MARCH 1, 2018
Kuwait took a Security Council seat in January and, by alphabetic order after Kazakhstan, became President of the Council for the month of February. Ambassador Al-Otaibi gave the usual
luncheon during the first week. Diplomatic talk then referred to a Kuwait Watch, a time when the Gulf member state is about to play a visible role, after years of sidelined status
allowing others to dominate the media -- until the recent Gulf in the Gulf. It was then that the wise experienced approach of the Emir, Sheikh Sabah Al-Ahmed Al-Sabah, became widely
appreciated. Actually, much of Kuwait's earlier prominent role, like the emerging one, was mainly the result of the hard work of Sheikh Sabah's initial role as his country's
Minister of Foreign Affairs.
He was the longest-serving Minister, who performed consistently, discreetly and effectively to build bridges and mediate conflicts.

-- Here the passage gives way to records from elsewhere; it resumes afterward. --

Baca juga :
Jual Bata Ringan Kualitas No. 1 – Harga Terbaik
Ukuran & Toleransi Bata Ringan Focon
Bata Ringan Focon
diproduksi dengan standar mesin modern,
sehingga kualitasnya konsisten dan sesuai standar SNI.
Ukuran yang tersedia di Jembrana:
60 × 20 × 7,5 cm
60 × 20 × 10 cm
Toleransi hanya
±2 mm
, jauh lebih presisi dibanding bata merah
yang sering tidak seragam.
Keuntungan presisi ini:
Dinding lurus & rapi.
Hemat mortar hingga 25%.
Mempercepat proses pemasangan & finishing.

Like most member states, Kuwait's U.N. Representatives were a mixed bag from excellent to mediocre to almost farcical, at least in one case. Its Mission delegates were mostly
perceptive, diligent and pleasant. Deputy Permanent Representatives were almost always excellent. The current Ambassador was actually its Deputy -- until he fully took over.
Talk about a watch reminded a seasoned observer of a time when an aspiring Kuwait Permanent Representative tried an actual hand watch approach. There was once a habit amongst
certain Gulf countries to offer watches to its visitors. The word "watch" in Arabic has several connotations, which could mean that your "time" had arrived, or your "hour" was up.

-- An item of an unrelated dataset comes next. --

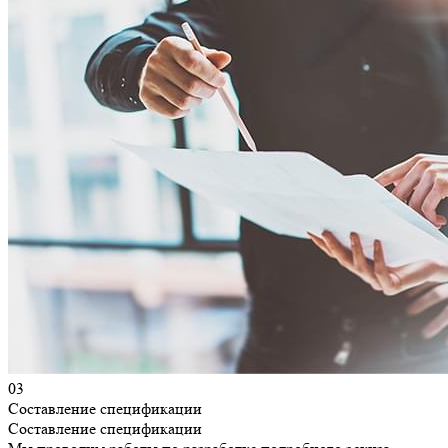
03
Составление спецификации
Составление спецификации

During the aggressive invasion of Kuwait by an Iraqi regime, the Kuwait Ambassador to Washington, a member of the ruling family, became a visible advocate in mainstream media. He
was highly praised for his precise, focused presentations and responses to a Security Council Resolution supporting the independence of Kuwait. Secretary-General Javier Pérez de Cuéllar
prominently took a principled position, mobilizing the U.N. system, particularly heads of U.N. Departments. It was then that Kuwait's almost obscure Permanent Representative at the time,
Mohammed Aboul-Hassan, tried to display a role, mainly geared toward his bosses in Kuwait then to the international community. In fact, having worked against the election of Peruvian
Secretary-General in the interest of what he openly bragged as a need for an Islamist Secretary-General, he could hardly claim substantive influence -- depsite the courtesy extended to
him as a representative of his valuable country and its highly-regarded Foreign Minister.
After elaborate preparation, Aboul-Hassan requested to meet the Under-Secretaries-General and Heads of Departments. He arrived with aplomb and fanfare to offer...a watch!
When he offered a watch to the Legal Counsel, Judge Carl Fleischhauer, who was running for the International Court of Justice in the Hague, the German Legal Eagle was visibly offended. Not only
did he rebuke Aboul-Hassan while turning it down, but he went to the Secretary-General to protest an open infringement on International Civil Service.
To handle appropriately, Secretary-General de Cuellar thought of forming a small internal group to look into the matter. He thought of an Arab citizen who headed the Department of Public Information at
the time, Samir Sanbar, whom he had known for years. Cautiously, the Secretary-General first asked him whether he had accepted a watch from the presumptuous Ambassador. Sanbar replied
jovially that, in fact, it was he who had once given Aboul-Hassan a watch! He briefly explained that when once wearing an offered watch by a New York jeweler which had a Koranic reference,
he happened to meet that diplomat on Second Avenue. The Ambassador had heard about the watch situation from a Kuwaiti Mission member, and when he saw the watch, he bluntly asked for it -- knowing
that, in gracious Arab translation -- admired means offered.
Nothing, of course, was received in return. Indeed, it confirmed the impression that with certain characters, no good deed remains unpunished!